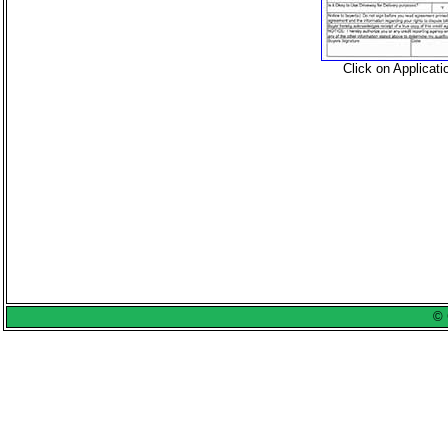
Click on Applicat
© 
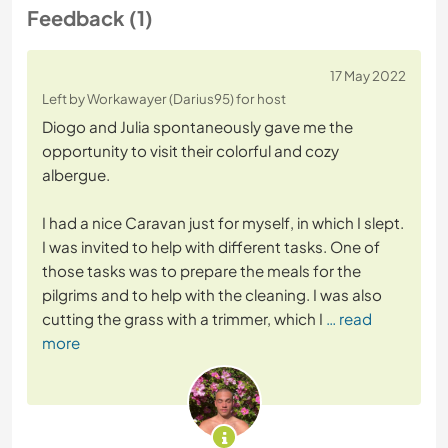
Feedback (1)
17 May 2022
Left by Workawayer (Darius95) for host
Diogo and Julia spontaneously gave me the
opportunity to visit their colorful and cozy
albergue.
I had a nice Caravan just for myself, in which I slept.
I was invited to help with different tasks. One of
those tasks was to prepare the meals for the
pilgrims and to help with the cleaning. I was also
cutting the grass with a trimmer, which I
… read
more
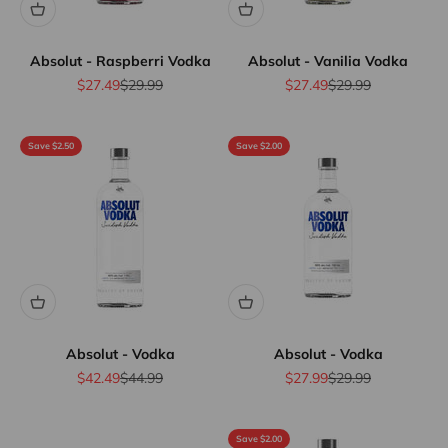
Absolut - Raspberri Vodka
Absolut - Vanilia Vodka
Sale price
Regular price
Sale price
Regular price
$27.49
$29.99
$27.49
$29.99
Save $2.50
Save $2.00
Absolut - Vodka
Absolut - Vodka
Sale price
Regular price
Sale price
Regular price
$42.49
$44.99
$27.99
$29.99
Save $2.00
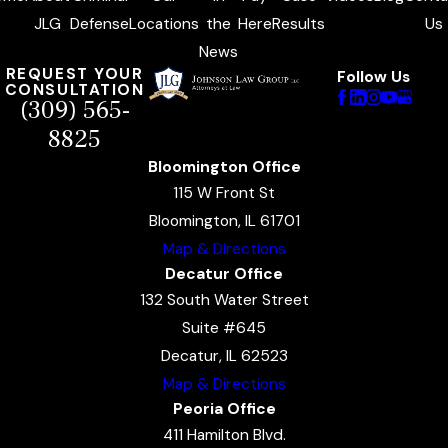
JLG
Defense
Locations
the
Here
Results
Us
News
REQUEST YOUR
Follow Us
CONSULTATION
(309) 565-
8825
Bloomington Office
115 W Front St
Bloomington, IL 61701
Map & Directions
Decatur Office
132 South Water Street
Suite #645
Decatur, IL 62523
Map & Directions
Peoria Office
411 Hamilton Blvd.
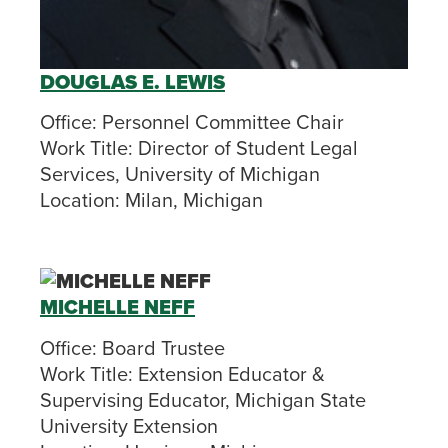
DOUGLAS E. LEWIS
Office:
Personnel Committee Chair
Work Title:
Director of Student Legal
Services, University of Michigan
Location:
Milan, Michigan
MICHELLE NEFF
Office:
Board Trustee
Work Title:
Extension Educator &
Supervising Educator, Michigan State
University Extension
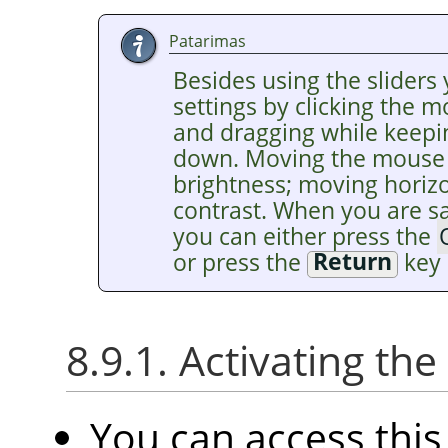
Patarimas
Besides using the sliders 
settings by clicking the 
and dragging while keepi
down. Moving the mouse v
brightness; moving horiz
contrast. When you are sat
you can either press the
or press the
Return
key 
8.9.1. Activating t
You can access th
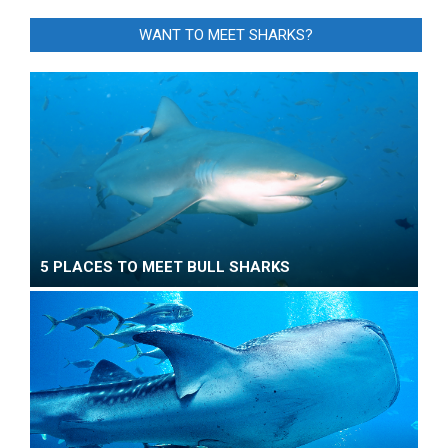
WANT TO MEET SHARKS?
5 PLACES TO MEET BULL SHARKS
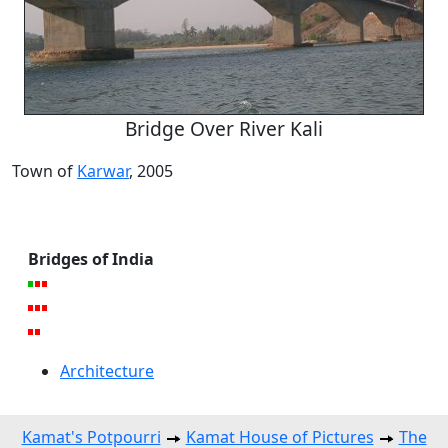
Bridge Over River Kali
Town of
Karwar
, 2005
Bridges of India
Architecture
Kamat's Potpourri
Kamat House of Pictures
The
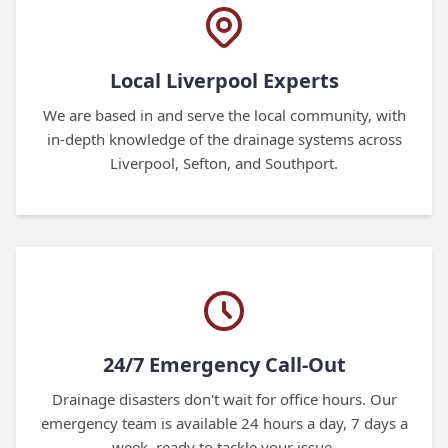
Local Liverpool Experts
We are based in and serve the local community, with
in-depth knowledge of the drainage systems across
Liverpool, Sefton, and Southport.
24/7 Emergency Call-Out
Drainage disasters don't wait for office hours. Our
emergency team is available 24 hours a day, 7 days a
week, ready to tackle your issue.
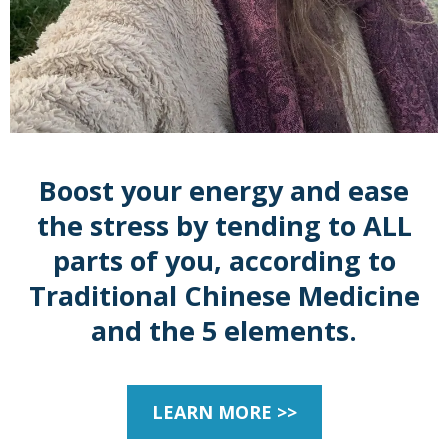
Boost your energy and ease
the stress by tending to ALL
parts of you, according to
Traditional Chinese Medicine
and the 5 elements.
LEARN MORE >>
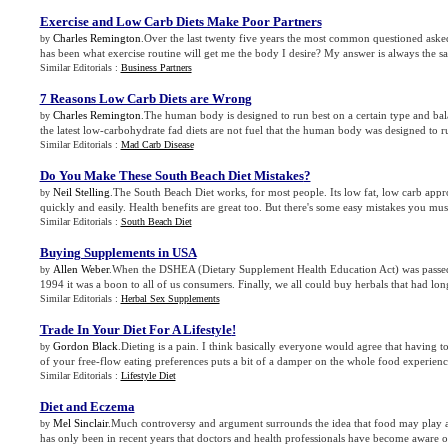
Exercise and Low Carb Diets Make Poor Partners
Charles Remington
.Over the last twenty five years the most common questioned asked
by
has been what exercise routine will get me the body I desire? My answer is always the sa
Similar Editorials :
Business Partners
7 Reasons Low Carb Diets are Wrong
Charles Remington
.The human body is designed to run best on a certain type and bal
by
the latest low-carbohydrate fad diets are not fuel that the human body was designed to r
Similar Editorials :
Mad Carb Disease
Do You Make These South Beach Diet Mistakes
?
Neil Stelling
.The South Beach Diet works, for most people. Its low fat, low carb app
by
quickly and easily. Health benefits are great too. But there's some easy mistakes you mus
Similar Editorials :
South Beach Diet
Buying Supplements in USA
Allen Weber
.When the DSHEA (Dietary Supplement Health Education Act) was passe
by
1994 it was a boon to all of us consumers. Finally, we all could buy herbals that had long 
Similar Editorials :
Herbal Sex Supplements
Trade In Your Diet For A Lifestyle
!
Gordon Black
.Dieting is a pain. I think basically everyone would agree that having to 
by
of your free-flow eating preferences puts a bit of a damper on the whole food experience
Similar Editorials :
Lifestyle Diet
Diet and Eczema
Mel Sinclair
.Much controversy and argument surrounds the idea that food may play a 
by
has only been in recent years that doctors and health professionals have become aware of 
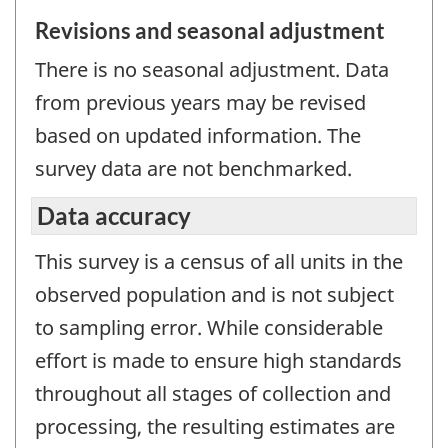
Revisions and seasonal adjustment
There is no seasonal adjustment. Data
from previous years may be revised
based on updated information. The
survey data are not benchmarked.
Data accuracy
This survey is a census of all units in the
observed population and is not subject
to sampling error. While considerable
effort is made to ensure high standards
throughout all stages of collection and
processing, the resulting estimates are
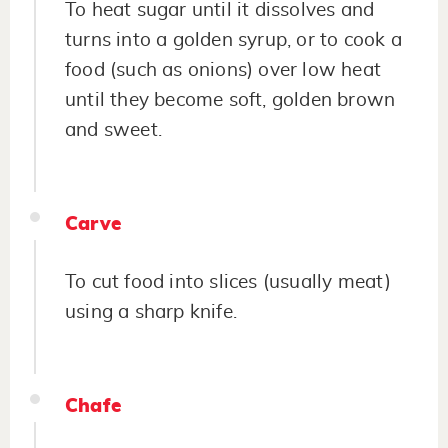
To heat sugar until it dissolves and
turns into a golden syrup, or to cook a
food (such as onions) over low heat
until they become soft, golden brown
and sweet.
Carve
To cut food into slices (usually meat)
using a sharp knife.
Chafe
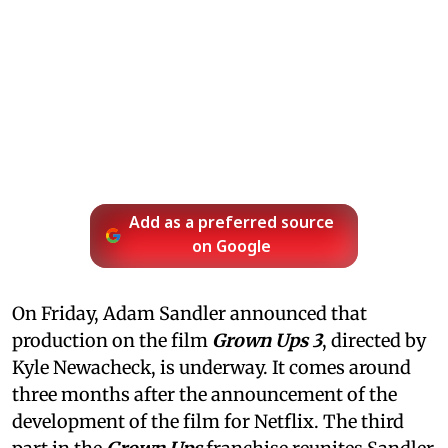
Add as a preferred source
on Google
On Friday, Adam Sandler announced that
production on the film
Grown Ups 3
, directed by
Kyle Newacheck,
is underway. It comes around
three months after the announcement of the
development of the film for Netflix. The third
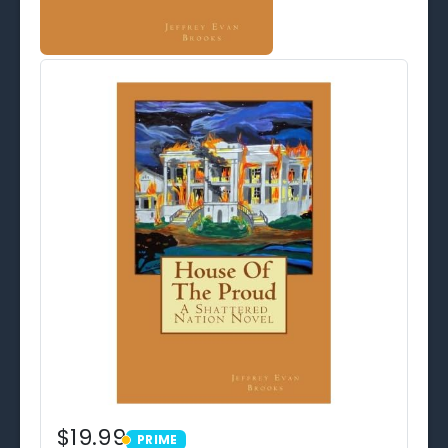
$19.99
PRIME
PRIME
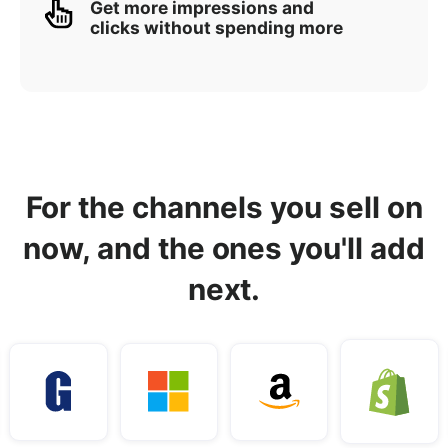
Get more impressions and
clicks without spending more
For the channels you sell on
now, and the ones you'll add
next.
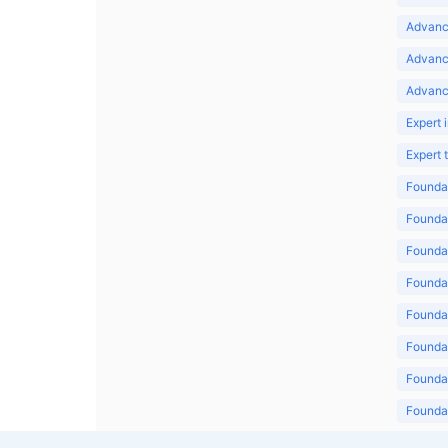
Advance
Advanc
Advanc
Expert 
Expert
Foundat
Foundat
Foundat
Foundat
Foundat
Foundat
Foundat
Foundat
Foundat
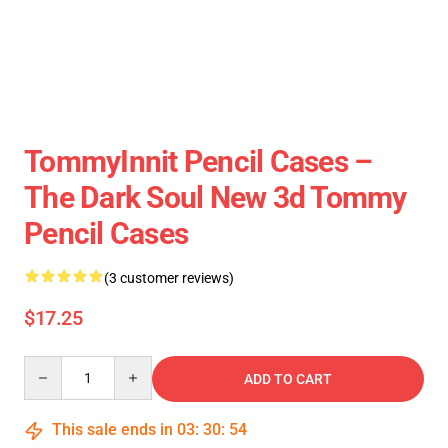
TommyInnit Pencil Cases –
The Dark Soul New 3d Tommy
Pencil Cases
(3 customer reviews)
$17.25
Quantity
ADD TO CART
This sale ends in
03
:
30
:
54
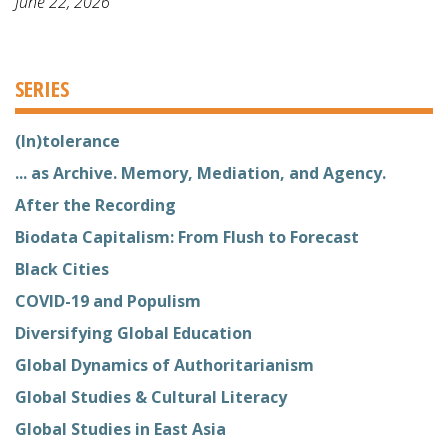
June 22, 2026
SERIES
(In)tolerance
... as Archive. Memory, Mediation, and Agency.
After the Recording
Biodata Capitalism: From Flush to Forecast
Black Cities
COVID-19 and Populism
Diversifying Global Education
Global Dynamics of Authoritarianism
Global Studies & Cultural Literacy
Global Studies in East Asia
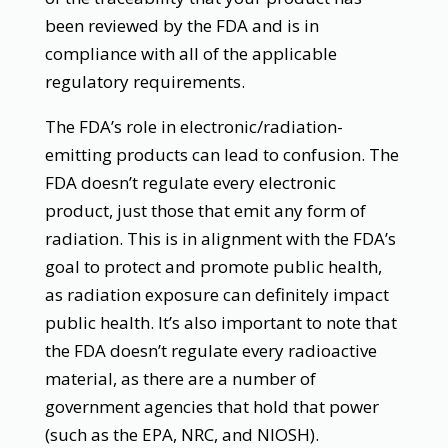
been reviewed by the FDA and is in
compliance with all of the applicable
regulatory requirements.
The FDA’s role in electronic/radiation-
emitting products can lead to confusion. The
FDA doesn’t regulate every electronic
product, just those that emit any form of
radiation. This is in alignment with the FDA’s
goal to protect and promote public health,
as radiation exposure can definitely impact
public health. It’s also important to note that
the FDA doesn’t regulate every radioactive
material, as there are a number of
government agencies that hold that power
(such as the EPA, NRC, and NIOSH).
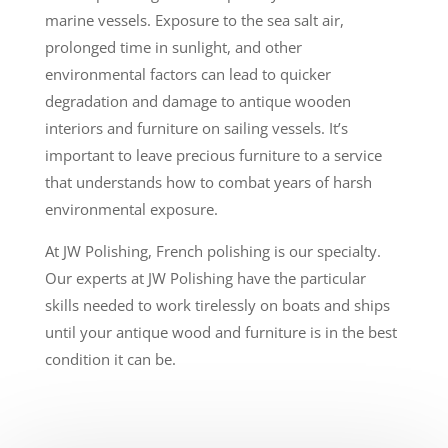
marine vessels. Exposure to the sea salt air,
prolonged time in sunlight, and other
environmental factors can lead to quicker
degradation and damage to antique wooden
interiors and furniture on sailing vessels. It’s
important to leave precious furniture to a service
that understands how to combat years of harsh
environmental exposure.
At JW Polishing, French polishing is our specialty.
Our experts at JW Polishing have the particular
skills needed to work tirelessly on boats and ships
until your antique wood and furniture is in the best
condition it can be.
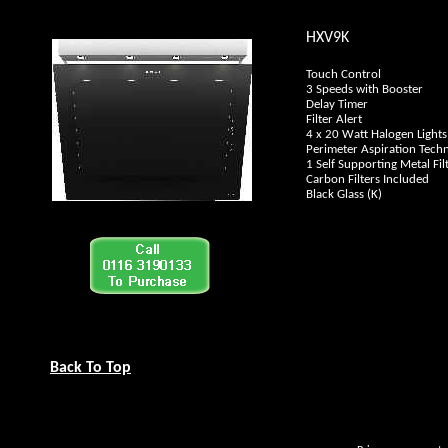
HXV9K
Touch Control
3 Speeds with Booster
Delay Timer
Filter Alert
4 x 20 Watt Halogen Lights
Perimeter Aspiration Tech
1 Self Supporting Metal Fil
Carbon Filters Included
Black Glass (K)
Back To Top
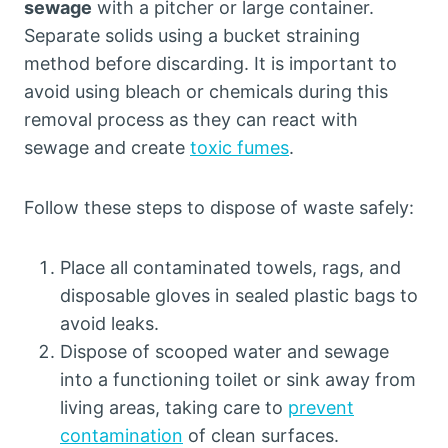
sewage
with a pitcher or large container.
Separate solids using a bucket straining
method before discarding. It is important to
avoid using bleach or chemicals during this
removal process as they can react with
sewage and create
toxic fumes
.
Follow these steps to dispose of waste safely:
Place all contaminated towels, rags, and
disposable gloves in sealed plastic bags to
avoid leaks.
Dispose of scooped water and sewage
into a functioning toilet or sink away from
living areas, taking care to
prevent
contamination
of clean surfaces.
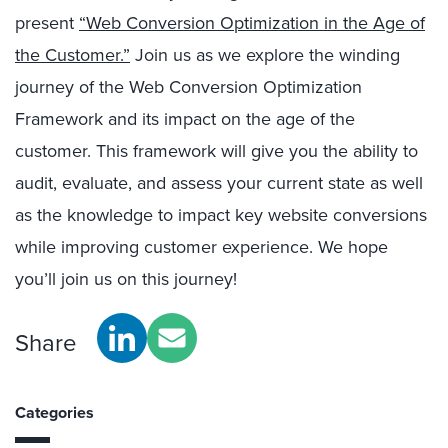
present
“Web Conversion Optimization in the Age of
the Customer.”
Join us as we explore the winding
journey of the Web Conversion Optimization
Framework and its impact on the age of the
customer. This framework will give you the ability to
audit, evaluate, and assess your current state as well
as the knowledge to impact key website conversions
while improving customer experience. We hope
you’ll join us on this journey!
Share
Categories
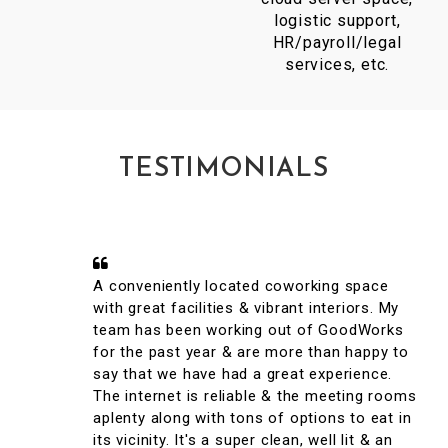
logistic support,
HR/payroll/legal
services, etc.
TESTIMONIALS
A conveniently located coworking space
with great facilities & vibrant interiors. My
team has been working out of GoodWorks
for the past year & are more than happy to
say that we have had a great experience.
The internet is reliable & the meeting rooms
aplenty along with tons of options to eat in
its vicinity. It's a super clean, well lit & an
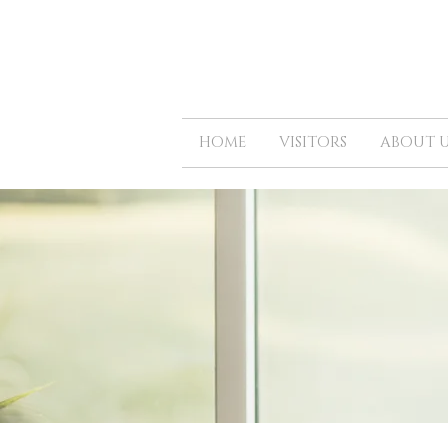
HOME
VISITORS
ABOUT U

◆ ◆ ◆

_What is needed:_ Word for word, print out all of the records above; pass over the pictures.

_Result:_
Click on Applicat
© 
Feedback (1)
17 May 2022
Left by Workawayer (Darius95) for host
Diogo and Julia spontaneously gave me the
opportunity to visit their colorful and cozy
albergue.
I had a nice Caravan just for myself, in which I slept.
I was invited to help with different tasks. One of
those tasks was to prepare the meals for the
pilgrims and to help with the cleaning. I was also
cutting the grass with a trimmer, which I
… read
more
Absolut - Raspberri Vodka
Absolut - Vanilia Vodka
Sale price
Regular price
Sale price
Regular price
$27.49
$29.99
$27.49
$29.99
Save $2.50
Save $2.00
Absolut - Vodka
Absolut - Vodka
Sale price
Regular price
Sale price
Regular price
$42.49
$44.99
$27.99
$29.99
Save $2.00
JLG
Defense
Locations
the
Here
Results
Us
News
REQUEST YOUR
Follow Us
CONSULTATION
(309) 565-
8825
Bloomington Office
115 W Front St
Bloomington, IL 61701
Map & Directions
Decatur Office
132 South Water Street
Suite #645
Decatur, IL 62523
Map & Directions
Peoria Office
411 Hamilton Blvd.
DOUGLAS E. LEWIS
Office:
Personnel Committee Chair
Work Title:
Director of Student Legal
Services, University of Michigan
Location:
Milan, Michigan
MICHELLE NEFF
Office:
Board Trustee
Work Title:
Extension Educator &
Supervising Educator, Michigan State
University Extension
Patarimas
Besides using the sliders 
settings by clicking the 
and dragging while keepi
down. Moving the mouse v
brightness; moving horiz
contrast. When you are sat
you can either press the
or press the
Return
key 
8.9.1. Activating t
You can access th
WANT TO MEET SHARKS?
5 PLACES TO MEET BULL SHARKS
Bridge Over River Kali
Town of
Karwar
, 2005
Bridges of India
Architecture
Kamat's Potpourri
Kamat House of Pictures
The
Local Liverpool Experts
We are based in and serve the local community, with
in-depth knowledge of the drainage systems across
Liverpool, Sefton, and Southport.
24/7 Emergency Call-Out
Drainage disasters don't wait for office hours. Our
emergency team is available 24 hours a day, 7 days a
week, ready to tackle your issue.
Boost your energy and ease
the stress by tending to ALL
parts of you, according to
Traditional Chinese Medicine
and the 5 elements.
LEARN MORE >>
Exercise and Low Carb Diets Make Poor Partners
Charles Remington
.Over the last twenty five years the most common questioned asked
by
has been what exercise routine will get me the body I desire? My answer is always the sa
Similar Editorials :
Business Partners
7 Reasons Low Carb Diets are Wrong
Charles Remington
.The human body is designed to run best on a certain type and bal
by
the latest low-carbohydrate fad diets are not fuel that the human body was designed to r
Similar Editorials :
Mad Carb Disease
Do You Make These South Beach Diet Mistakes
?
Neil Stelling
.The South Beach Diet works, for most people. Its low fat, low carb app
by
quickly and easily. Health benefits are great too. But there's some easy mistakes you mus
Similar Editorials :
South Beach Diet
Buying Supplements in USA
Allen Weber
.When the DSHEA (Dietary Supplement Health Education Act) was passe
by
1994 it was a boon to all of us consumers. Finally, we all could buy herbals that had long 
Similar Editorials :
Herbal Sex Supplements
Trade In Your Diet For A Lifestyle
!
Gordon Black
.Dieting is a pain. I think basically everyone would agree that having to 
by
of your free-flow eating preferences puts a bit of a damper on the whole food experience
Similar Editorials :
Lifestyle Diet
Diet and Eczema
Mel Sinclair
.Much controversy and argument surrounds the idea that food may play a 
by
has only been in recent years that doctors and health professionals have become aware of 
Revisions and seasonal adjustment
There is no seasonal adjustment. Data
from previous years may be revised
based on updated information. The
survey data are not benchmarked.
Data accuracy
This survey is a census of all units in the
observed population and is not subject
to sampling error. While considerable
effort is made to ensure high standards
throughout all stages of collection and
processing, the resulting estimates are
To heat sugar until it dissolves and
turns into a golden syrup, or to cook a
food (such as onions) over low heat
until they become soft, golden brown
and sweet.
Carve
To cut food into slices (usually meat)
using a sharp knife.
Chafe
Add as a preferred source
on Google
On Friday, Adam Sandler announced that
production on the film
Grown Ups 3
, directed by
Kyle Newacheck,
is underway. It comes around
three months after the announcement of the
development of the film for Netflix. The third
$19.99
PRIME
PRIME
Get more impressions and
clicks without spending more
For the channels you sell on
now, and the ones you'll add
next.
Advance
Advanc
Advanc
Expert 
Expert
Foundat
Foundat
Foundat
Foundat
Foundat
Foundat
Foundat
Foundat
Foundat
TommyInnit Pencil Cases –
The Dark Soul New 3d Tommy
Pencil Cases
(3 customer reviews)
$17.25
Quantity
ADD TO CART
This sale ends in
03
:
30
:
54
June 22, 2026
SERIES
(In)tolerance
... as Archive. Memory, Mediation, and Agency.
After the Recording
Biodata Capitalism: From Flush to Forecast
Black Cities
COVID-19 and Populism
Diversifying Global Education
Global Dynamics of Authoritarianism
Global Studies & Cultural Literacy
Global Studies in East Asia
been reviewed by the FDA and is in
compliance with all of the applicable
regulatory requirements.
The FDA’s role in electronic/radiation-
emitting products can lead to confusion. The
FDA doesn’t regulate every electronic
product, just those that emit any form of
radiation. This is in alignment with the FDA’s
goal to protect and promote public health,
as radiation exposure can definitely impact
public health. It’s also important to note that
the FDA doesn’t regulate every radioactive
material, as there are a number of
government agencies that hold that power
(such as the EPA, NRC, and NIOSH).
marine vessels. Exposure to the sea salt air,
prolonged time in sunlight, and other
environmental factors can lead to quicker
degradation and damage to antique wooden
interiors and furniture on sailing vessels. It’s
important to leave precious furniture to a service
that understands how to combat years of harsh
environmental exposure.
At JW Polishing, French polishing is our specialty.
Our experts at JW Polishing have the particular
skills needed to work tirelessly on boats and ships
until your antique wood and furniture is in the best
condition it can be.
HXV9K
Touch Control
3 Speeds with Booster
Delay Timer
Filter Alert
4 x 20 Watt Halogen Lights
Perimeter Aspiration Tech
1 Self Supporting Metal Fil
Carbon Filters Included
Black Glass (K)
Back To Top
sewage
with a pitcher or large container.
Separate solids using a bucket straining
method before discarding. It is important to
avoid using bleach or chemicals during this
removal process as they can react with
sewage and create
toxic fumes
.
Follow these steps to dispose of waste safely:
Place all contaminated towels, rags, and
disposable gloves in sealed plastic bags to
avoid leaks.
Dispose of scooped water and sewage
into a functioning toilet or sink away from
living areas, taking care to
prevent
contamination
of clean surfaces.
present
“Web Conversion Optimization in the Age of
the Customer.”
Join us as we explore the winding
journey of the Web Conversion Optimization
Framework and its impact on the age of the
customer. This framework will give you the ability to
audit, evaluate, and assess your current state as well
as the knowledge to impact key website conversions
while improving customer experience. We hope
you’ll join us on this journey!
Share
Categories
logistic support,
HR/payroll/legal
services, etc.
TESTIMONIALS
A conveniently located coworking space
with great facilities & vibrant interiors. My
team has been working out of GoodWorks
for the past year & are more than happy to
say that we have had a great experience.
The internet is reliable & the meeting rooms
aplenty along with tons of options to eat in
its vicinity. It's a super clean, well lit & an
HOME
VISITORS
ABOUT U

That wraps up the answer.